Q1 居住契約の物件を転貸 法人使用で家賃は課税対象?

 

 居住用として契約している賃貸物件を、私が代表を務める法人に転貸してオフィスとして使用します。消費税の仕入控除をしてよいのでしょうか。

 

A1 契約書に「居住用」と明記されていて、そのまま契約の変更がなければ、実態が事務所でも消費税は非課税です。契約変更で「事務所利用」と明記すれば課税対象になり、仕入税額控除が可能になります。

 

 居住用か否かは、原則、契約書などで判断します。「居住用」と契約段階で明示されている住宅の貸付けは非課税取引になります。たとえ実際に事務所として使われていても、契約書が居住用のままなら課税仕入れには当たらず、仕入税額控除もできません。
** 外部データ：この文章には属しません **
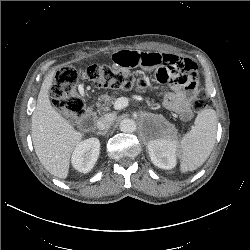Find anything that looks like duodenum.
I'll use <instances>...</instances> for the list:
<instances>
[{
  "label": "duodenum",
  "mask_w": 250,
  "mask_h": 250,
  "mask_svg": "<svg viewBox=\"0 0 250 250\" xmlns=\"http://www.w3.org/2000/svg\"><path fill=\"white\" fill-rule=\"evenodd\" d=\"M95 113L92 109L87 111L86 117L83 119V125L85 127H90L93 124Z\"/></svg>",
  "instance_id": "duodenum-1"
}]
</instances>
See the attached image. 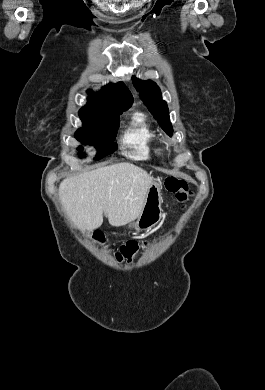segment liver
Listing matches in <instances>:
<instances>
[{"label": "liver", "mask_w": 265, "mask_h": 390, "mask_svg": "<svg viewBox=\"0 0 265 390\" xmlns=\"http://www.w3.org/2000/svg\"><path fill=\"white\" fill-rule=\"evenodd\" d=\"M152 183L145 170L122 162L64 179L59 197L78 229L93 231L102 225L103 213L115 227L137 219Z\"/></svg>", "instance_id": "1"}]
</instances>
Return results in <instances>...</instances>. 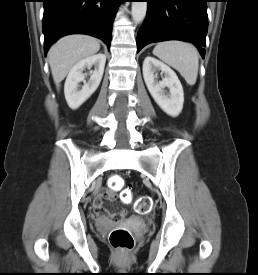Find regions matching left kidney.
<instances>
[{
	"mask_svg": "<svg viewBox=\"0 0 258 275\" xmlns=\"http://www.w3.org/2000/svg\"><path fill=\"white\" fill-rule=\"evenodd\" d=\"M161 70L164 78L158 81L155 72ZM145 84L159 107L168 115L176 117L183 108L184 92L176 73L158 59L148 56L143 62ZM168 88L169 93L165 91Z\"/></svg>",
	"mask_w": 258,
	"mask_h": 275,
	"instance_id": "1",
	"label": "left kidney"
}]
</instances>
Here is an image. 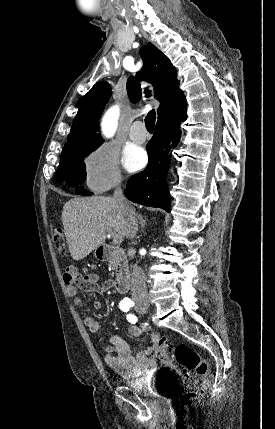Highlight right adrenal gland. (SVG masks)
Segmentation results:
<instances>
[{
  "mask_svg": "<svg viewBox=\"0 0 275 429\" xmlns=\"http://www.w3.org/2000/svg\"><path fill=\"white\" fill-rule=\"evenodd\" d=\"M138 217H139L140 227H141L140 232H142V231H143V229H144V227H145L146 220H144V219H143V217H142V215H141V214H139V215H138Z\"/></svg>",
  "mask_w": 275,
  "mask_h": 429,
  "instance_id": "1",
  "label": "right adrenal gland"
}]
</instances>
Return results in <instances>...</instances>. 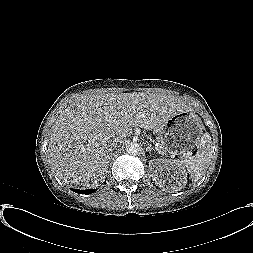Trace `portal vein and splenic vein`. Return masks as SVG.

 契約内容を「事務所利用」など事業用途に変更し、契約書でその事実を明記すれば、その利用分は課税対象となり、借り手も仕入税額控除が可能になります。法人への転貸でも基本的に同様の判断基準です。契約に事業用途が明記されていなければ非課税ですが、転貸契約で用途が示された場合は課税になります。

 また、社宅形態で従業員に貸す場合、契約で住宅用途が明示され、共益費や駐車場利用料も家賃に含まれているなら、非課税となります。

 

 

 原則として実態より契約内容が優先されますが、実態と契約が乖離していると税務署に指摘されて課税対象となる可能性もあります。